61Denial Code (CARC)Active
Effective 01/01/1995 · Updated 03/01/2017

CO 61 Denial Code - Fix Missing Second Surgical Opinion

Code 61 means the payer denied or adjusted the claim because the required second surgical opinion was not obtained before the procedure. This adjustment indicates a compliance issue with pre-surgical requirements set by the payer.

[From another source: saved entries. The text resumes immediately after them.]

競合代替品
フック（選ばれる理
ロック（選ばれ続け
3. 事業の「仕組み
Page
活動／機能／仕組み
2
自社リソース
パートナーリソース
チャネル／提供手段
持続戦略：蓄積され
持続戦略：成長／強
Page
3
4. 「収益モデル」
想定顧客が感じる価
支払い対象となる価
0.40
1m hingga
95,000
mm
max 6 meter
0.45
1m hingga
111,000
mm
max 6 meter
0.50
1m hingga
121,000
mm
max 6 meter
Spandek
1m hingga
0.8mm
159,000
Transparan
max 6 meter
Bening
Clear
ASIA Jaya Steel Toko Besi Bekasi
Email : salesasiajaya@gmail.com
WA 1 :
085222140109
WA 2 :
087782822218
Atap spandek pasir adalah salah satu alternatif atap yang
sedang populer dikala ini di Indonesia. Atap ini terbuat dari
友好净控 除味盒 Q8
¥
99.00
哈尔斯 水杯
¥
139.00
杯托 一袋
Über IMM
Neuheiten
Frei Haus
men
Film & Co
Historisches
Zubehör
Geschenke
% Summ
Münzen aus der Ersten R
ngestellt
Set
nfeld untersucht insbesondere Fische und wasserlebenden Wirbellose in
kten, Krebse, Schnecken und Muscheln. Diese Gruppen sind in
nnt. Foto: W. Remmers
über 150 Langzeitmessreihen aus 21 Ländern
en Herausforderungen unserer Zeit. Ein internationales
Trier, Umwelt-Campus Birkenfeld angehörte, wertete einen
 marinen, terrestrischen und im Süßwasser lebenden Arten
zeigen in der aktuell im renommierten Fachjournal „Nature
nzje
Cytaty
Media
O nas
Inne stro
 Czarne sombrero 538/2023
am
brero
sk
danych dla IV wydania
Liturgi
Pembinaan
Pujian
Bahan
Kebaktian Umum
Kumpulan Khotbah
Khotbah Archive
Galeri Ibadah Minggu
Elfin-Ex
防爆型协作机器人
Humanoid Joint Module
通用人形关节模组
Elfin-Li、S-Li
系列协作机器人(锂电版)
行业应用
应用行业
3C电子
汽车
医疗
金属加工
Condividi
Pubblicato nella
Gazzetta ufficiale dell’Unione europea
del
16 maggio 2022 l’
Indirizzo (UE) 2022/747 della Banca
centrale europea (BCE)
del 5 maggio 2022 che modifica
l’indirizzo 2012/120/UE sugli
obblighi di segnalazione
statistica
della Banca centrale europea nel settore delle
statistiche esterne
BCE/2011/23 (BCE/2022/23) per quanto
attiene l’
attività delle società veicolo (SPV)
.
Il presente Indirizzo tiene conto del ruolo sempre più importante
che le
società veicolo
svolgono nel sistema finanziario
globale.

Who Pays: Group Code Liability

For code 61, liability can fall under CO if the contractual agreement clearly states the requirement for a second opinion and the provider failed to comply. If the patient was informed and chose not to obtain the second opinion, it may fall under PR, making the patient responsible for the charges.

Why Claims Get Code 61

  • The provider did not obtain a required second surgical opinion before performing the procedure.
  • Documentation of the second opinion was not submitted with the claim.
  • The second opinion requirement was overlooked due to miscommunication with the payer.
  • The payer's policy on second opinions was not verified before the procedure.
  • Patient refused to obtain a second opinion and was not informed of the consequences.

How to Fix & Resubmit

  1. Verify the payer's policy regarding second surgical opinions for the specific procedure.
  2. Check if a second opinion was obtained and if documentation is available.
  3. If documentation exists, gather it and submit a corrected claim with the necessary records.
  4. If no second opinion was obtained due to patient refusal, document the patient's decision and consider billing the patient if PR applies.
  5. If the requirement is unclear, contact the payer for clarification and guidance on next steps.

Corrected Claim or Appeal?

Submit a corrected claim if the second opinion documentation was omitted. Appeal if you believe the denial was in error or if extenuating circumstances prevented obtaining the second opinion. Legitimate contractual adjustments do not warrant correction or appeal.

Preventing Future 61 Denials

  • Verify second surgical opinion requirements for each payer before scheduling surgeries.
  • Implement a checklist to ensure all pre-surgical documentation is obtained and submitted with claims.
  • Educate scheduling and billing staff on payer-specific pre-authorization requirements.
  • Communicate clearly with patients about the necessity and potential financial impact of second opinions.